Question

Organic chem!
I did this excercise, but I'm not sure how to explain the following:
RC(O)CH2C(O)R' + R3N --> RC(O)CHC(O)R' + R3NH+
The equilibrium position goes to the right, because the proton is donated to R3N, so R3NH+, though I don't really know how or why?
pKa value for RC(O)CH2C(O)R' is 9, and R3NH+ is 12. How do I know those are the indicated pKa values whose difference will result in the equilibrium constant, Keq, and why do I have to expess it like= 10^+3 (12-9=3)?
Is RC(O)CH2C(O)R' a Bronsted acid?
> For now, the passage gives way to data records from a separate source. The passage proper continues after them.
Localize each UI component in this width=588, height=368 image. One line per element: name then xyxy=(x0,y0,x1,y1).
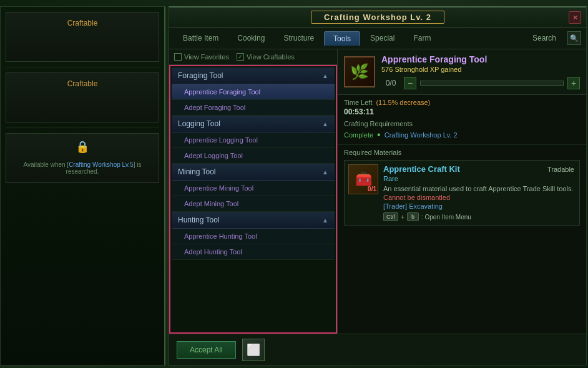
material-trader: [Trader] Excavating xyxy=(383,202,576,210)
materials-title: Required Materials xyxy=(344,149,580,156)
sidebar-card-2: Craftable xyxy=(6,72,159,122)
item-quantity: 0/0 xyxy=(381,79,400,87)
qty-bar xyxy=(420,81,564,86)
item-xp-label: Stronghold XP gained xyxy=(394,66,461,73)
category-mining-label: Mining Tool xyxy=(178,167,215,176)
mining-items: Apprentice Mining Tool Adept Mining Tool xyxy=(172,181,335,212)
left-panel: View Favorites ✓ View Craftables Foragin… xyxy=(169,49,338,334)
sidebar-locked-card: 🔒 Available when [Crafting Workshop Lv.5… xyxy=(6,133,159,183)
tab-bar: Battle Item Cooking Structure Tools Spec… xyxy=(169,27,586,49)
tab-battle-item[interactable]: Battle Item xyxy=(174,31,227,45)
category-hunting-header[interactable]: Hunting Tool ▲ xyxy=(172,212,335,229)
item-name: Apprentice Foraging Tool xyxy=(381,54,580,64)
item-adept-foraging-tool[interactable]: Adept Foraging Tool xyxy=(172,100,335,116)
tab-search-area: Search 🔍 xyxy=(524,31,581,45)
req-link: Crafting Workshop Lv. 2 xyxy=(385,131,458,139)
materials-section: Required Materials 🧰 0/1 Apprentice Craf… xyxy=(338,145,586,334)
craftable-label-1: Craftable xyxy=(67,19,98,27)
item-icon: 🌿 xyxy=(344,56,375,87)
material-qty-overlay: 0/1 xyxy=(368,186,376,192)
filters-bar: View Favorites ✓ View Craftables xyxy=(169,49,337,65)
right-panel: 🌿 Apprentice Foraging Tool 576 Stronghol… xyxy=(338,49,586,334)
craftables-checkbox-box[interactable]: ✓ xyxy=(237,53,244,61)
category-mining-header[interactable]: Mining Tool ▲ xyxy=(172,164,335,181)
foraging-items: Apprentice Foraging Tool Adept Foraging … xyxy=(172,84,335,116)
logging-chevron-icon: ▲ xyxy=(322,121,328,127)
tab-search-label: Search xyxy=(524,31,565,45)
close-button[interactable]: ✕ xyxy=(569,11,581,24)
time-value: 00:53:11 xyxy=(344,107,580,116)
shortcut-plus: + xyxy=(401,214,404,221)
item-qty: 0/0 − + xyxy=(381,77,580,89)
material-item: 🧰 0/1 Apprentice Craft Kit Rare Tradable… xyxy=(344,160,580,226)
item-apprentice-mining-tool[interactable]: Apprentice Mining Tool xyxy=(172,181,335,196)
material-icon: 🧰 0/1 xyxy=(348,164,378,194)
sidebar-card-1: Craftable xyxy=(6,12,159,62)
category-logging-label: Logging Tool xyxy=(178,119,220,128)
material-rarity: Rare xyxy=(383,175,576,182)
view-favorites-checkbox[interactable]: View Favorites xyxy=(174,53,229,61)
main-window: Crafting Workshop Lv. 2 ✕ Battle Item Co… xyxy=(169,6,587,366)
craftable-label-2: Craftable xyxy=(67,79,98,88)
tab-special[interactable]: Special xyxy=(361,31,403,45)
crafting-requirements-label: Crafting Requirements xyxy=(344,120,580,127)
req-bullet: • xyxy=(377,129,381,141)
category-logging-header[interactable]: Logging Tool ▲ xyxy=(172,116,335,132)
category-hunting-tool: Hunting Tool ▲ Apprentice Hunting Tool A… xyxy=(172,212,335,260)
time-decrease: (11.5% decrease) xyxy=(376,99,430,106)
sidebar-locked-text: Available when [Crafting Workshop Lv.5] … xyxy=(12,161,152,175)
item-apprentice-hunting-tool[interactable]: Apprentice Hunting Tool xyxy=(172,229,335,244)
window-title: Crafting Workshop Lv. 2 xyxy=(311,11,444,24)
item-header: 🌿 Apprentice Foraging Tool 576 Stronghol… xyxy=(338,49,586,95)
category-logging-tool: Logging Tool ▲ Apprentice Logging Tool A… xyxy=(172,116,335,164)
view-craftables-checkbox[interactable]: ✓ View Craftables xyxy=(237,53,295,61)
material-description: An essential material used to craft Appr… xyxy=(383,185,576,192)
search-button[interactable]: 🔍 xyxy=(567,31,581,45)
time-left-label: Time Left xyxy=(344,99,372,106)
category-list[interactable]: Foraging Tool ▲ Apprentice Foraging Tool… xyxy=(169,65,337,334)
bottom-bar: Accept All ⬜ xyxy=(169,334,586,365)
sidebar-separator xyxy=(6,67,159,67)
sidebar-panel: Craftable Craftable 🔒 Available when [Cr… xyxy=(0,6,165,366)
favorites-label: View Favorites xyxy=(184,53,229,61)
req-status: Complete • Crafting Workshop Lv. 2 xyxy=(344,129,580,141)
item-xp-value: 576 xyxy=(381,66,393,73)
category-foraging-header[interactable]: Foraging Tool ▲ xyxy=(172,67,335,84)
accept-all-button[interactable]: Accept All xyxy=(177,341,236,359)
item-adept-hunting-tool[interactable]: Adept Hunting Tool xyxy=(172,244,335,260)
item-xp: 576 Stronghold XP gained xyxy=(381,66,580,73)
logging-items: Apprentice Logging Tool Adept Logging To… xyxy=(172,132,335,164)
material-name: Apprentice Craft Kit xyxy=(383,164,576,174)
category-mining-tool: Mining Tool ▲ Apprentice Mining Tool Ade… xyxy=(172,164,335,212)
material-tradable: Tradable xyxy=(547,166,574,173)
item-apprentice-foraging-tool[interactable]: Apprentice Foraging Tool xyxy=(172,84,335,100)
tab-tools[interactable]: Tools xyxy=(324,31,360,46)
tab-farm[interactable]: Farm xyxy=(404,31,439,45)
hunting-items: Apprentice Hunting Tool Adept Hunting To… xyxy=(172,229,335,260)
category-hunting-label: Hunting Tool xyxy=(178,216,220,224)
sidebar-separator-2 xyxy=(6,127,159,128)
tab-structure[interactable]: Structure xyxy=(275,31,323,45)
favorites-checkbox-box[interactable] xyxy=(174,53,182,61)
craftables-label: View Craftables xyxy=(247,53,295,61)
item-adept-mining-tool[interactable]: Adept Mining Tool xyxy=(172,196,335,212)
category-foraging-label: Foraging Tool xyxy=(178,71,223,80)
item-details: Time Left (11.5% decrease) 00:53:11 Craf… xyxy=(338,95,586,145)
rmb-key: 🖱 xyxy=(407,212,419,221)
lock-icon: 🔒 xyxy=(76,140,89,154)
tab-cooking[interactable]: Cooking xyxy=(228,31,273,45)
item-adept-logging-tool[interactable]: Adept Logging Tool xyxy=(172,148,335,164)
item-apprentice-logging-tool[interactable]: Apprentice Logging Tool xyxy=(172,132,335,148)
foraging-chevron-icon: ▲ xyxy=(322,72,328,79)
title-bar: Crafting Workshop Lv. 2 ✕ xyxy=(169,7,586,27)
hunting-chevron-icon: ▲ xyxy=(322,217,328,224)
item-info: Apprentice Foraging Tool 576 Stronghold … xyxy=(381,54,580,89)
category-foraging-tool: Foraging Tool ▲ Apprentice Foraging Tool… xyxy=(172,67,335,116)
qty-increase-button[interactable]: + xyxy=(567,77,580,89)
req-complete: Complete xyxy=(344,131,373,139)
ctrl-key: Ctrl xyxy=(383,212,398,221)
shortcut-label: : Open Item Menu xyxy=(421,214,471,221)
accept-icon: ⬜ xyxy=(242,339,265,361)
content-area: View Favorites ✓ View Craftables Foragin… xyxy=(169,49,586,334)
qty-decrease-button[interactable]: − xyxy=(404,77,416,89)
It donates protons.
Please help me :D, I'm having a really, really hard time :'(

Answer 1

\(R_3N\) is a the general form for a tertiary amine base, look at the attachment i drew the mechanism for the reaction.

pKa is the negative logarithm of Ka, so when you convert to Ka, you take the inverse logarithm which is

\(\sf\large pKa=-log(Ka)\rightarrow Ka=10^{-pKa}\)

When you wanna find the K for a reaction of two K's combine then you multiply those values.

\(\sf \large K_{final}=K_1*K_2\)

For this reaction one of them is actually acting as a base, you have the use the Kb instead of the Ka:

\(\sf \large K_b=\dfrac{1}{Ka}\)

\(\sf \large K_{final}=K_1*\dfrac{1}{K_2}=10^{-9}*\dfrac{1}{10^{-12}}=10^3=1000\)